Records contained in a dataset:
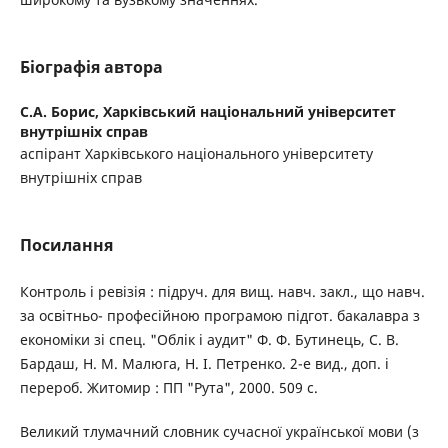
Біографія автора
С.А. Борис,
Харківський національний університет
внутрішніх справ
аспірант Харківського національного університету
внутрішніх справ
Посилання
Контроль і ревізія : підруч. для вищ. навч. закл., що навч.
за освітньо- професійною програмою підгот. бакалавра з
економіки зі спец. "Облік і аудит" Ф. Ф. Бутинець, С. В.
Бардаш, Н. М. Малюга, Н. І. Петренко. 2-е вид., доп. і
перероб. Житомир : ПП "Рута", 2000. 509 с.
Великий тлумачний словник сучасної української мови (з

* **EXERCISE OBJECTIVE**
Transcribe nothing except the lines from the one with "за освітньо- професійною" through the end of the data above, each exactly as it appears.

* **THE ANSWER**
за освітньо- професійною програмою підгот. бакалавра з
економіки зі спец. "Облік і аудит" Ф. Ф. Бутинець, С. В.
Бардаш, Н. М. Малюга, Н. І. Петренко. 2-е вид., доп. і
перероб. Житомир : ПП "Рута", 2000. 509 с.
Великий тлумачний словник сучасної української мови (з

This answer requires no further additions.